# Data for processing:
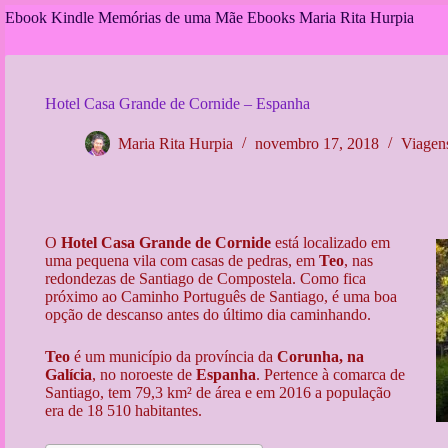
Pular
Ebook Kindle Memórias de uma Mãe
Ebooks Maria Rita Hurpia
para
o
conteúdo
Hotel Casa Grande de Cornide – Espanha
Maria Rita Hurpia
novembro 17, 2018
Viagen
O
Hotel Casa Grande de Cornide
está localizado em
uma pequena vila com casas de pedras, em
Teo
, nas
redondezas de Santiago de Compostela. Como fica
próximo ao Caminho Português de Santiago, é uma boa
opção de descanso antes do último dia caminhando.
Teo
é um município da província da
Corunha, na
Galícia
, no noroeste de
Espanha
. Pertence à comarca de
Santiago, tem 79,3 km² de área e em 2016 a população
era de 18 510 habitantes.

---

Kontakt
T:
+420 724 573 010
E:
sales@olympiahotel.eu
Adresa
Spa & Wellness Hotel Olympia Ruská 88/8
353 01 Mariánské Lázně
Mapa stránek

# Work instruction:
Please show the lines in the entries above that hold the string "Hurpia".

# Solution for this problem:
Ebooks Maria Rita Hurpia
Maria Rita Hurpia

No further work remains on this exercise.